Die Regeln dieses kleinen Spieles sind die folgenden:

Vermehrung der Blattläuse

Zunächst wird eine Position auf dem Spielfeld ausgewürfelt. Bei dem "richtigen" Brettspiel kann man dazu zwei Würfel verwenden, bei der Computersimulation werden einfach zwei Zufallszahlen ermittelt.

Regel 1: Trifft die neue Blattlaus auf ein noch leeres Feld, so besetzt die Blattlaus dieses Feld - es wird ein grüner Kreis gezeichnet.

Regel 2: Trifft die neue Blattlaus auf ein Feld, das bereits von einer Blattlaus besetzt ist, so besetzt die neue Blattlaus eines der angrenzenden freien Felder. Ist kein angrenzendes Feld frei, so passiert nichts.

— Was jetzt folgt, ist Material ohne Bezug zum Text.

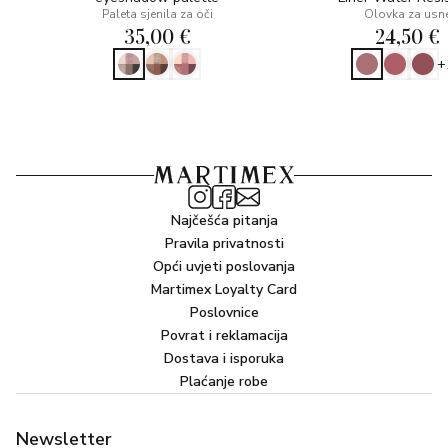
Paleta sjenila za oči
Olovka za usn
35,00 €
24,50 €
+
Najčešća pitanja
Pravila privatnosti
Opći uvjeti poslovanja
Martimex Loyalty Card
Poslovnice
Povrat i reklamacija
Dostava i isporuka
Plaćanje robe
Newsletter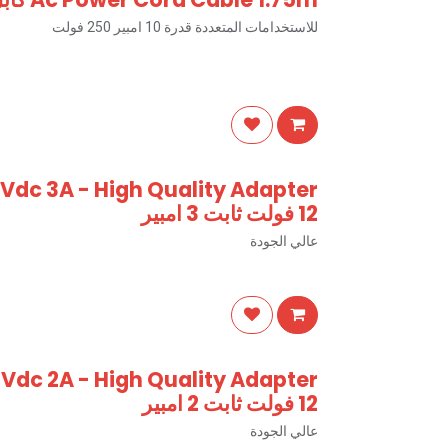
للاستخدامات المتعددة قدرة 10 امبير 250 فولت
12 فولت ثابت 3 امبير
عالي الجودة
12 فولت ثابت 2 امبير
عالي الجودة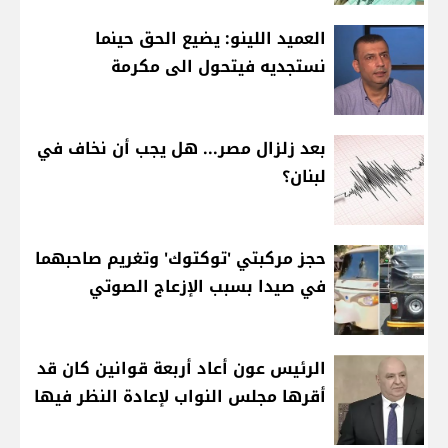
العميد اللينو: يضيع الحق حينما
نستجديه فيتحول الى مكرمة
بعد زلزال مصر... هل يجب أن نخاف في
لبنان؟
حجز مركبتي 'توكتوك' وتغريم صاحبهما
في صيدا بسبب الإزعاج الصوتي
الرئيس عون أعاد أربعة قوانين كان قد
أقرها مجلس النواب لإعادة النظر فيها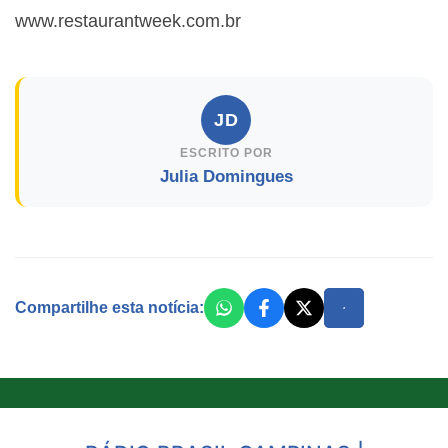
www.restaurantweek.com.br
JD
ESCRITO POR
Julia Domingues
Compartilhe esta notícia: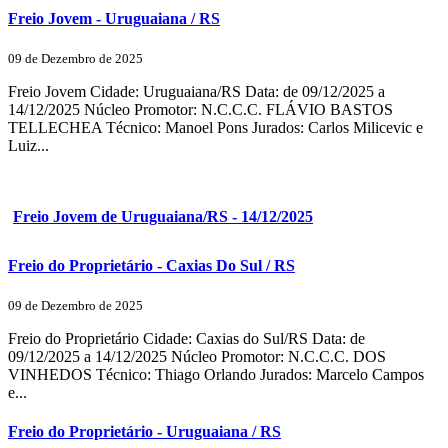
Freio Jovem - Uruguaiana / RS
09 de Dezembro de 2025
Freio Jovem Cidade: Uruguaiana/RS Data: de 09/12/2025 a
14/12/2025 Núcleo Promotor: N.C.C.C. FLÁVIO BASTOS
TELLECHEA Técnico: Manoel Pons Jurados: Carlos Milicevic e
Luiz...
Freio Jovem de Uruguaiana/RS - 14/12/2025
Freio do Proprietário - Caxias Do Sul / RS
09 de Dezembro de 2025
Freio do Proprietário Cidade: Caxias do Sul/RS Data: de
09/12/2025 a 14/12/2025 Núcleo Promotor: N.C.C.C. DOS
VINHEDOS Técnico: Thiago Orlando Jurados: Marcelo Campos
e...
Freio do Proprietário - Uruguaiana / RS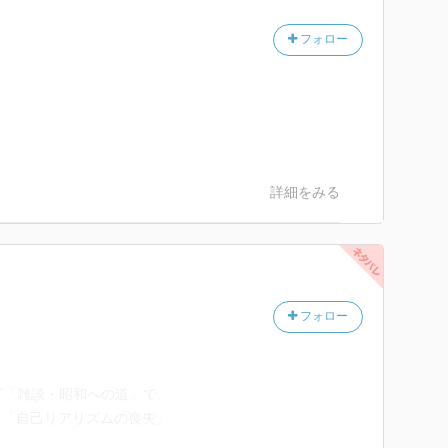
フォロー
詳細をみる
フォロー
レビ「雑談・昭和への道」で、
た「自己リアリズムの喪失」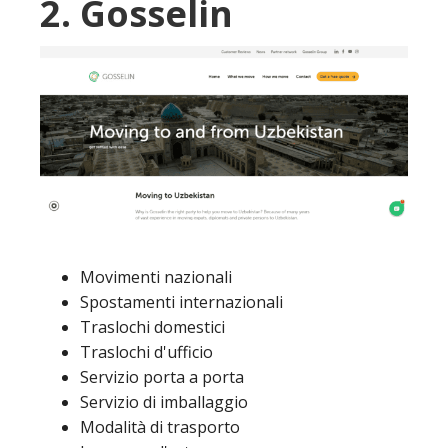
2. Gosselin
Movimenti nazionali
Spostamenti internazionali
Traslochi domestici
Traslochi d'ufficio
Servizio porta a porta
Servizio di imballaggio
Modalità di trasporto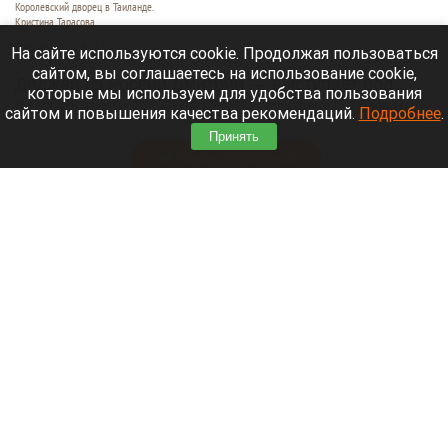
Королевский дворец в Таиланде.
Кристина Тарасова
9 августа 2026 в 15:35
На сайте используются cookie. Продолжая пользоваться
сайтом, вы соглашаетесь на использование cookie,
Диджей из России Дмитрий — выступает под
которые мы используем для удобства пользования
псевдонимом DJ FЫRРИN — пропал в Таиланде
сайтом и повышения качества рекомендаций.
Подробнее
.
после возникновения проблем с документами.
Принять
Читать полностью
Невероятный закат на Телецком озере снял
инспектор Алтайского заповедника. Фото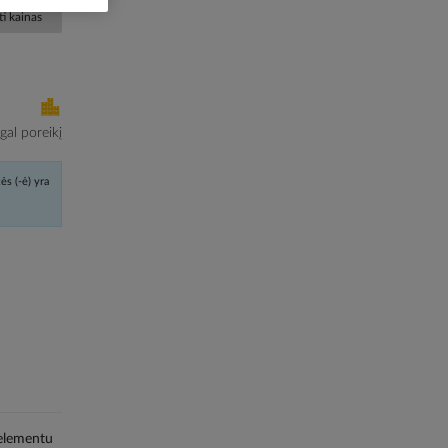
i kainas
al poreikį
ės (-ė) yra
 elementu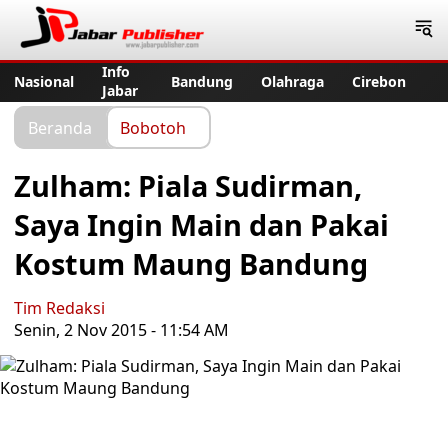
Jabar Publisher
Info
Nasional
Bandung
Olahraga
Cirebon
Jabar
Beranda
Bobotoh
Zulham: Piala Sudirman,
Saya Ingin Main dan Pakai
Kostum Maung Bandung
Tim Redaksi
Senin, 2 Nov 2015 - 11:54 AM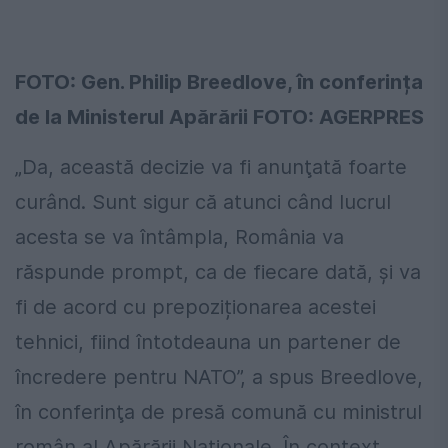
FOTO: Gen. Philip Breedlove, în conferința
de la Ministerul Apărării FOTO: AGERPRES
„Da, această decizie va fi anunţată foarte
curând. Sunt sigur că atunci când lucrul
acesta se va întâmpla, România va
răspunde prompt, ca de fiecare dată, și va
fi de acord cu prepoziționarea acestei
tehnici, fiind întotdeauna un partener de
încredere pentru NATO”, a spus Breedlove,
în conferinţa de presă comună cu ministrul
român al Apărării Naţionale. În context,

Regel 3: Trifft die neue Blattlaus auf ein Feld, das von einem Marienkäfer besetzt ist, so passiert nichts.

Vermehrung der Marienkäfer

Auch hier wird zunächst eine Position auf dem Spielfeld ausgewürfelt.

Regel 1: Trifft der neue Marienkäfer auf ein leeres Feld, so passiert nichts.

Regel 2: Trifft der neue Marienkäfer auf ein Feld, das bereits von einem Marienkäfer besetzt ist, passiert nichts.

Regel 3: Trifft der neue Marienkäfer auf ein von einer Blattlaus besetztes Feld, so wird die Blattlaus gefressen und der Marienkäfer wird auf das Feld gesetzt. Die Blattlauspopulation wird so um 1 vermindert, die Marienkäferpopulation um 1 erhöht.

Quelltexte

Wer sich für die Quelltexte dieser Simulation interessiert, kann sie sich gerne als Textdatei herunterladen. Ich übernehme allerdings keine Gewähr für korrektes Funktionieren des Applets.

Wator

WATOR ist eine Räuber-Beute-Simulation, die ebenfalls in einer "Rechteck-Welt" stattfindet. Der Quelltext dieser schönen Simulation kann auf dieser Webseite heruntergeladen werden. Es handelt sich um ein aufwendiges Java-Applet mit vielen Klassen, die aber alle in einer Datei untergebracht sind. Mit der Entwicklungsumgebung BlueJ kann diese Datei mühelos kompiliert und ausgeführt werden.